How to round off a Float32 to Int32 on GPU

question
#1
using CUDAdrv, CUDAnative,CuArrays
#try to convert a Float32 to Int32
function addKernel!(x,y,θ)
    x = threadIdx().x+blockDim().x*(blockIdx().x-1)
    m = x*CUDAnative.cos(θ)+CUDAnative.sin(θ)*y
    z = Int32(m)
    x[z,z] = y[z,z]
    return
end
#create GPU arrays
N = 512
x = CuArray(fill(1.0f0,N,N))
y = CuArray(fill(1.0f0,N,N))

@device_code_warntype @cuda threads=(16,16) blocks = (32,32) addKernel!(x,y,Float32(1.0))

It doesn’t compile:

GPU compilation of addKernel!(CuDeviceArray{Float32,2,CUDAnative.AS.Global}, CuDeviceArray{Float32,2,CUDAnative.AS.Global}, Float32) failed
KernelError: kernel returns a value of type `Union{}`

Make sure your kernel function ends in `return`, `return nothing` or `nothing`.
If the returned value is of type `Union{}`, your Julia code probably throws an exception.
Inspect the code with `@device_code_warntype` for more details.`

using round doesn’t work either.Any idea?

#2

That error isn’t due to the conversion.

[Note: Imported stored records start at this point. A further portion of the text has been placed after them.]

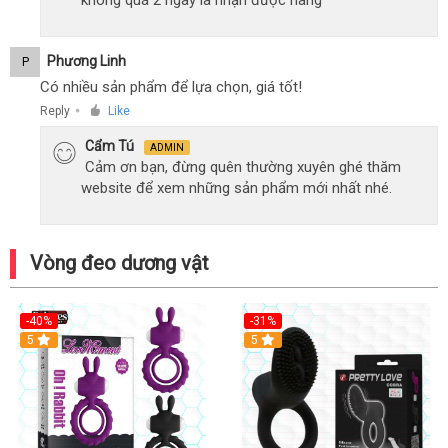
không quá 2 ngày là nhận được hàng
Phương Linh
P
Có nhiều sản phẩm để lựa chọn, giá tốt!
Reply
Like
●
Cẩm Tú
ADMIN
Cảm ơn bạn, đừng quên thường xuyên ghé thăm
website để xem những sản phẩm mới nhất nhé.
Vòng đeo dương vật
-40%
-31%
5
5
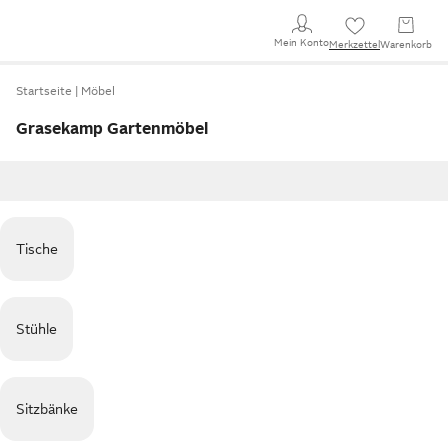
Mein Konto
Merkzettel
Warenkorb
Startseite
Möbel
Grasekamp Gartenmöbel
Tische
Stühle
Sitzbänke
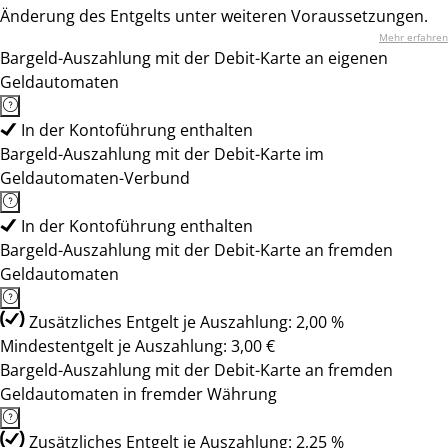
Änderung des Entgelts unter weiteren Voraussetzungen.
Mehr erfahren
Bargeld-Auszahlung mit der Debit-Karte an eigenen
Geldautomaten
In der Kontoführung enthalten
Bargeld-Auszahlung mit der Debit-Karte im
Geldautomaten-Verbund
In der Kontoführung enthalten
Bargeld-Auszahlung mit der Debit-Karte an fremden
Geldautomaten
Zusätzliches Entgelt je Auszahlung: 2,00 %
Mindestentgelt je Auszahlung: 3,00 €
Bargeld-Auszahlung mit der Debit-Karte an fremden
Geldautomaten in fremder Währung
Zusätzliches Entgelt je Auszahlung: 2,25 %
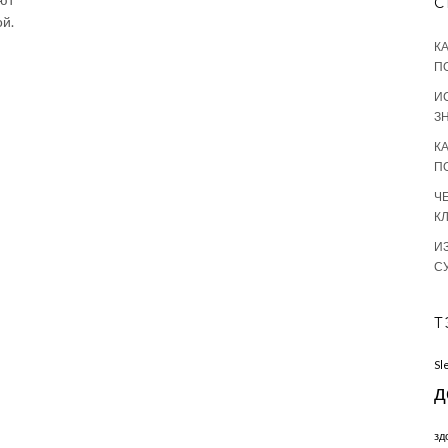
С
й.
К
П
И
З
К
П
Ч
К
И
С
Т
Sl
д
зд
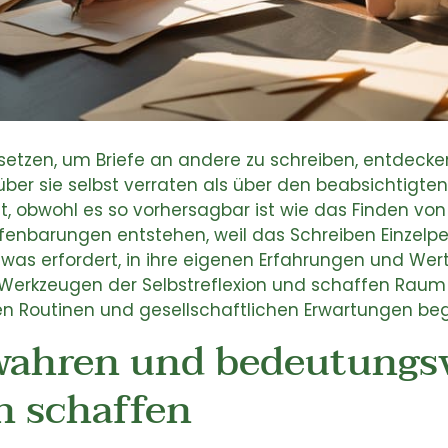
etzen, um Briefe an andere zu schreiben, entdecken 
 über sie selbst verraten als über den beabsichtigt
t, obwohl es so vorhersagbar ist wie das Finden von
fenbarungen entstehen, weil das Schreiben Einzelpe
, was erfordert, in ihre eigenen Erfahrungen und Wer
Werkzeugen der Selbstreflexion und schaffen Raum 
hen Routinen und gesellschaftlichen Erwartungen be
ahren und bedeutungsv
 schaffen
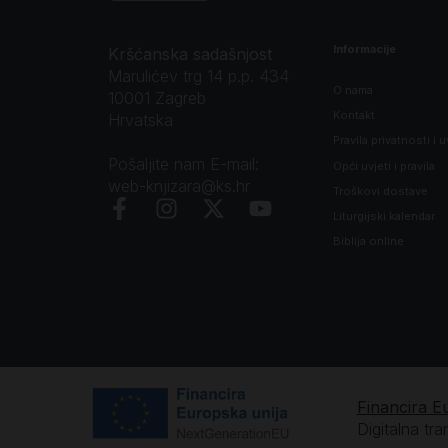
Informacije
Kršćanska sadašnjost
Marulićev trg 14 p.p. 434
O nama
10001 Zagreb
Kontakt
Hrvatska
Pravila privatnosti i u
Pošaljite nam E-mail:
Opći uvjeti i pravila
web-knjizara@ks.hr
Troškovi dostave
Liturgijski kalendar
Biblija online
Financira E
Digitalna tr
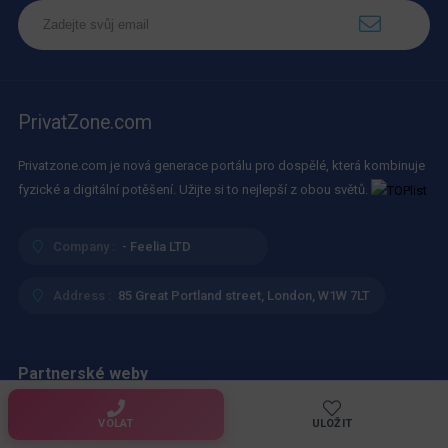
PrivatZone.com
Privatzone.com je nová generace portálu pro dospělé, která kombinuje
fyzické a digitální potěšení. Užijte si to nejlepší z obou světů.
Company :
- Feelia LTD
Address :
85 Great Portland street, London, W1W 7LT
Partnerské weby
VOLAT
ULOŽIT
PrivatZone.com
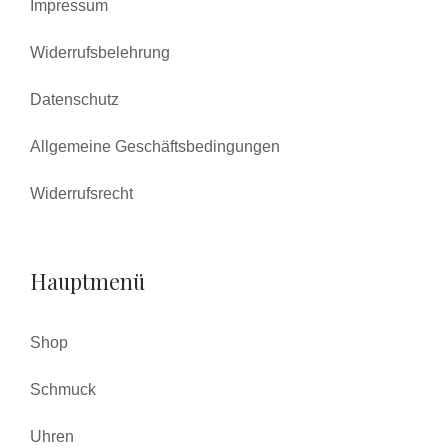
Impressum
Widerrufsbelehrung
Datenschutz
Allgemeine Geschäftsbedingungen
Widerrufsrecht
Hauptmenü
Shop
Schmuck
Uhren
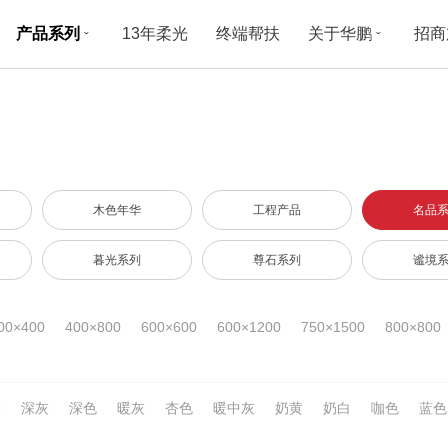
产品系列
13年柔光
终端帮扶
关于华鹏
招商
ˇ
ˇ
木色年华
工程产品
名品
暮光系列
尊石系列
谧境
00×400
400×800
600×600
600×1200
750×1500
800×800
灰
深灰
深色
暖灰
杏色
暖中灰
奶黄
奶白
咖色
蓝色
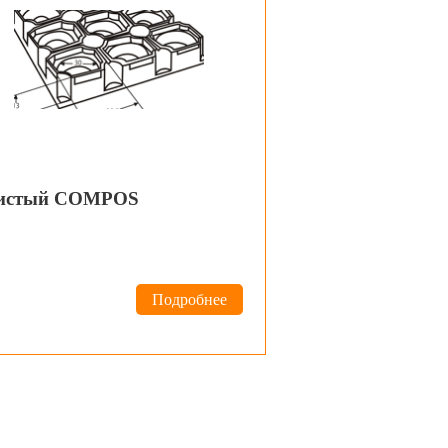
еистый COMPOS
Подробнее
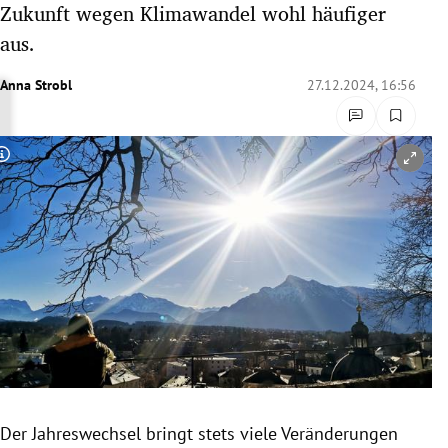
Zukunft wegen Klimawandel wohl häufiger
rreich Untermenü
aus.
rt Untermenü
Anna Strobl
27.12.2024, 16:56
schaft Untermenü
Copyright-Hinweis öffnen/schließen
s Untermenü
zeit Untermenü
undheit Untermenü
tur Untermenü
nung Untermenü
lität Untermenü
Der Jahreswechsel bringt stets viele Veränderungen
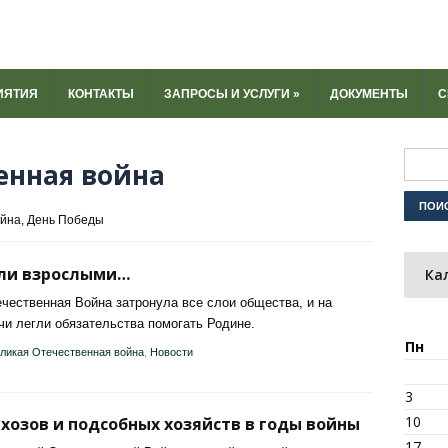
ИЯТИЯ
КОНТАКТЫ
ЗАПРОСЫ И УСЛУГИ
»
ДОКУМЕНТЫ
С
енная война
ойна, День Победы
али взрослыми…
Ка
чественная Война затронула все слои общества, и на
чи легли обязательства помогать Родине.
Пн
ликая Отечественная война
,
Новости
3
10
хозов и подсобных хозяйств в годы войны
17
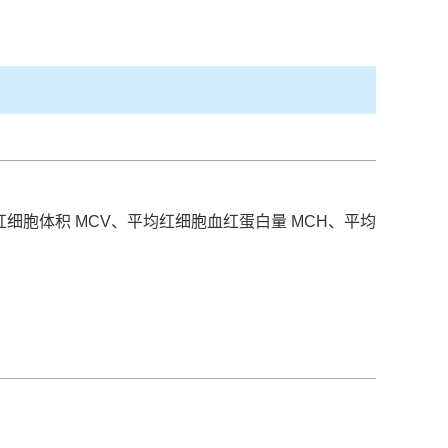
、平均红细胞体积 MCV、平均红细胞血红蛋白量 MCH、平均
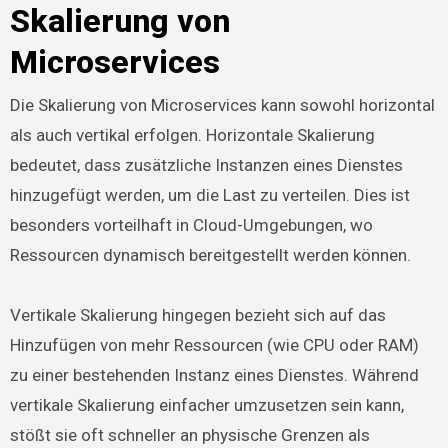
Skalierung von
Microservices
Die Skalierung von Microservices kann sowohl horizontal
als auch vertikal erfolgen. Horizontale Skalierung
bedeutet, dass zusätzliche Instanzen eines Dienstes
hinzugefügt werden, um die Last zu verteilen. Dies ist
besonders vorteilhaft in Cloud-Umgebungen, wo
Ressourcen dynamisch bereitgestellt werden können.
Vertikale Skalierung hingegen bezieht sich auf das
Hinzufügen von mehr Ressourcen (wie CPU oder RAM)
zu einer bestehenden Instanz eines Dienstes. Während
vertikale Skalierung einfacher umzusetzen sein kann,
stößt sie oft schneller an physische Grenzen als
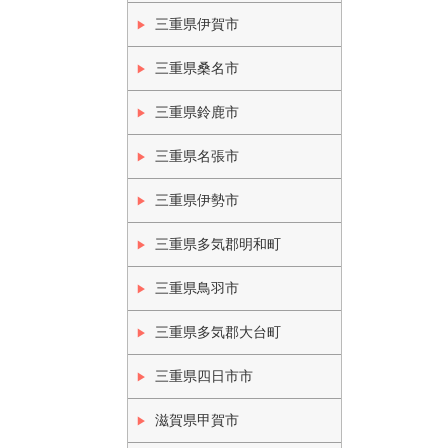
三重県伊賀市
三重県桑名市
三重県鈴鹿市
三重県名張市
三重県伊勢市
三重県多気郡明和町
三重県鳥羽市
三重県多気郡大台町
三重県四日市市
滋賀県甲賀市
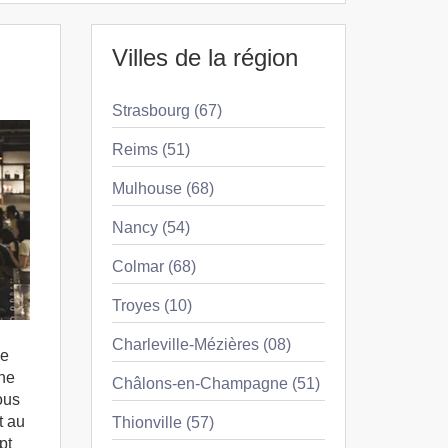
Villes de la région
Strasbourg (67)
Reims (51)
Mulhouse (68)
Nancy (54)
Colmar (68)
Troyes (10)
Charleville-Mézières (08)
le
une
Châlons-en-Champagne (51)
ous
t au
Thionville (57)
pt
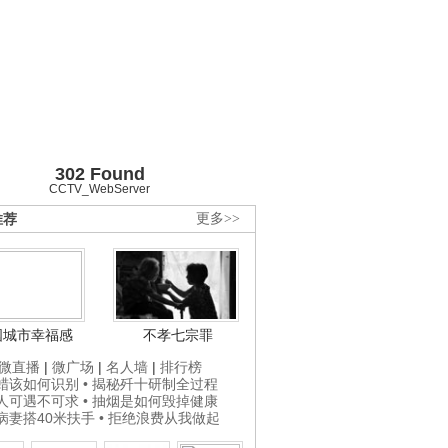
302 Found
CCTV_WebServer
推荐
更多>>
国城市幸福感
不孝七宗罪
微直播
|
微广场
|
名人墙
|
排行榜
打蜡该如何识别
• 揭秘歼十研制全过程
贵人可遇不可求
• 抽烟是如何毁掉健康
为病妻搭40米扶手
• 拒绝浪费从我做起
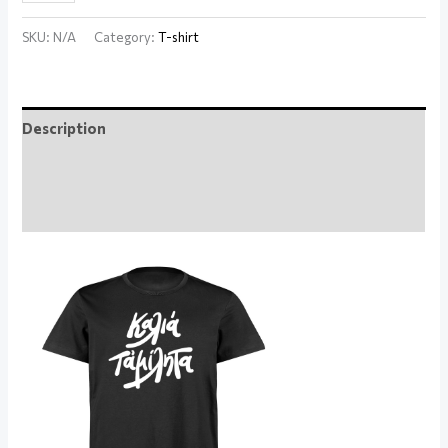
SKU:
N/A
Category:
T-shirt
Description
Additional information
Reviews (0)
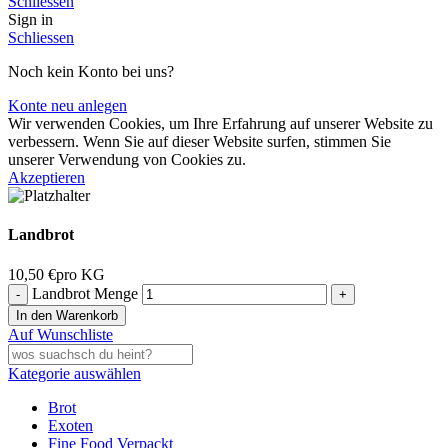
Schliessen
Sign in
Schliessen
Noch kein Konto bei uns?
Konte neu anlegen
Wir verwenden Cookies, um Ihre Erfahrung auf unserer Website zu
verbessern. Wenn Sie auf dieser Website surfen, stimmen Sie
unserer Verwendung von Cookies zu.
Akzeptieren
Landbrot
10,50
€
pro KG
Landbrot Menge
In den Warenkorb
Auf Wunschliste
Kategorie auswählen
Brot
Exoten
Fine Food Verpackt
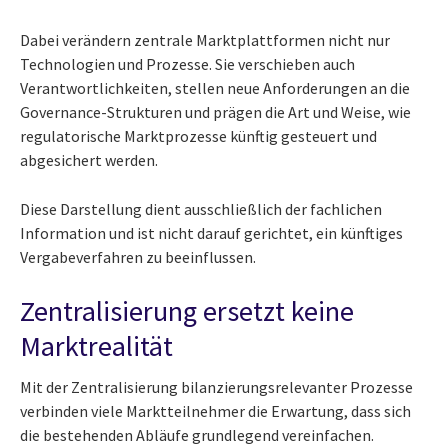
Dabei verändern zentrale Marktplattformen nicht nur
Technologien und Prozesse. Sie verschieben auch
Verantwortlichkeiten, stellen neue Anforderungen an die
Governance-Strukturen und prägen die Art und Weise, wie
regulatorische Marktprozesse künftig gesteuert und
abgesichert werden.
Diese Darstellung dient ausschließlich der fachlichen
Information und ist nicht darauf gerichtet, ein künftiges
Vergabeverfahren zu beeinflussen.
Zentralisierung ersetzt keine
Marktrealität
Mit der Zentralisierung bilanzierungsrelevanter Prozesse
verbinden viele Marktteilnehmer die Erwartung, dass sich
die bestehenden Abläufe grundlegend vereinfachen.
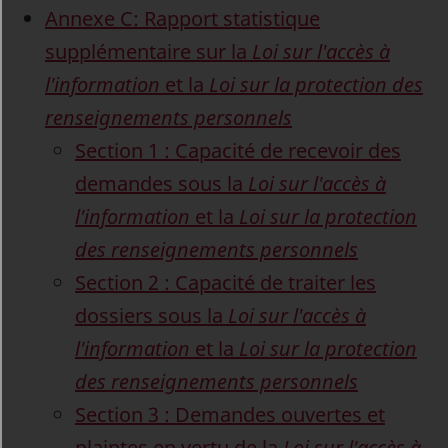
Annexe C: Rapport statistique
supplémentaire sur la
Loi sur l'accès à
l'information
et la
Loi sur la protection des
renseignements personnels
Section 1 : Capacité de recevoir des
demandes sous la
Loi sur l'accès à
l'information
et la
Loi sur la protection
des renseignements personnels
Section 2 : Capacité de traiter les
dossiers sous la
Loi sur l'accès à
l'information
et la
Loi sur la protection
des renseignements personnels
Section 3 : Demandes ouvertes et
plaintes en vertu de la
Loi sur l'accès à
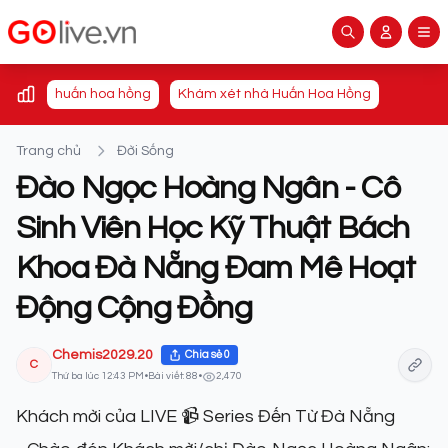
huấn hoa hồng
Khám xét nhà Huấn Hoa Hồng
Trang chủ
Đời Sống
Đào Ngọc Hoàng Ngân - Cô
Sinh Viên Học Kỹ Thuật Bách
Khoa Đà Nẵng Đam Mê Hoạt
Động Cộng Đồng
Chemis2029.20
Chia sẻ
0
C
Thứ ba lúc 12:43 PM
•
Bài viết: 88
•
2,470
Khách mời của LIVE 📹 Series Đến Từ Đà Nẵng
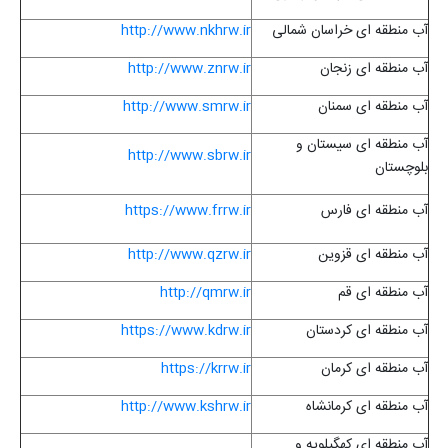
آب منطقه ای خراسان شمالی
http://www.nkhrw.ir
آب منطقه ای زنجان
http://www.znrw.ir
آب منطقه ای سمنان
http://www.smrw.ir
آب منطقه ای سیستان و
http://www.sbrw.ir
بلوچستان
آب منطقه ای فارس
https://www.frrw.ir
آب منطقه ای قزوین
http://www.qzrw.ir
آب منطقه ای قم
http://qmrw.ir
آب منطقه ای کردستان
https://www.kdrw.ir
آب منطقه ای کرمان
https://krrw.ir
آب منطقه ای کرمانشاه
http://www.kshrw.ir
آب منطقه ای کهگیلویه و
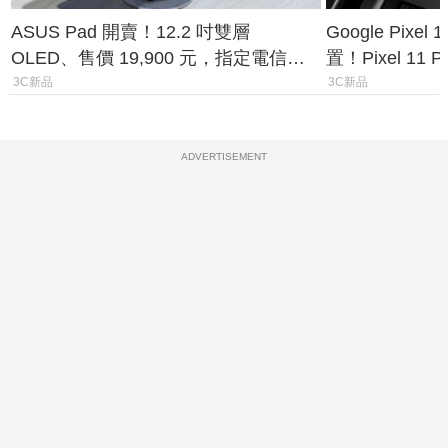
ASUS Pad 開賣！12.2 吋雙層
Google Pixe
OLED、售價 19,900 元，指定電信資
置！Pixel 11
費最低 0 元入手
1.6%
3C新品
3C新品
ADVERTISEMENT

You’re passing two arrays to your kernel, x and y, and multiplying that array doing CUDAnative.sin(θ)*y. You can kind-of see that from the code_warntype output, since it is the last executed instruction before the kernel errors (the unreachable in the output):

│   %31 = Base.llvmcall::Core.IntrinsicFunction
│   %32 = (%31)(("declare float @__nv_sinf(float)", "%2 =  call float @__nv_sinf(float %0)\nret float %2"), Float32, Tuple{Float32}, θ)::Float32
│   %33 = invoke Base.broadcast(Base.:*::typeof(*), %32::Float32, _3::CuDeviceArray{Float32,2,CUDAnative.AS.Global})::Array{Float32,2}
│         (%30 + %33)
└──       $(Expr(:unreachable))
#3

Oh,I make such a mistake!(I use the same name x)But even after I change the kernel

function addKernel!(a,b,θ)
    x = threadIdx().x+blockDim().x*(blockIdx().x-1)
    m = x*CUDAnative.cos(θ)+CUDAnative.sin(θ)*y
    z = Int32(m)
    a[z,z] = b[z,z]
    return
end

It still doesn’t work:

InvalidIRError: compiling addKernel!(CuDeviceArray{Float32,2,CUDAnative.AS.Global}, CuDeviceArray{Float32,2,CUDAnative.AS.Global}, Float32) resulted in invalid LLVM IR
Reason: unsupported call to the Julia runtime (call to jl_box_float32)
Stacktrace:
 [1] Type at float.jl:703
 [2] addKernel! at In[2]:6

So I think it still has something to do with type conversion.

#4

y is still undefined in that kernel? Assuming you meant the following:

julia> function addKernel!(a,b,θ)
           x = threadIdx().x+blockDim().x*(blockIdx().x-1)
           y = threadIdx().y+blockDim().y*(blockIdx().y-1)
           m = x*CUDAnative.cos(θ)+CUDAnative.sin(θ)*y
           z = Int32(m)
           a[z,z] = b[z,z]
           return
       end
addKernel! (generic function with 1 method)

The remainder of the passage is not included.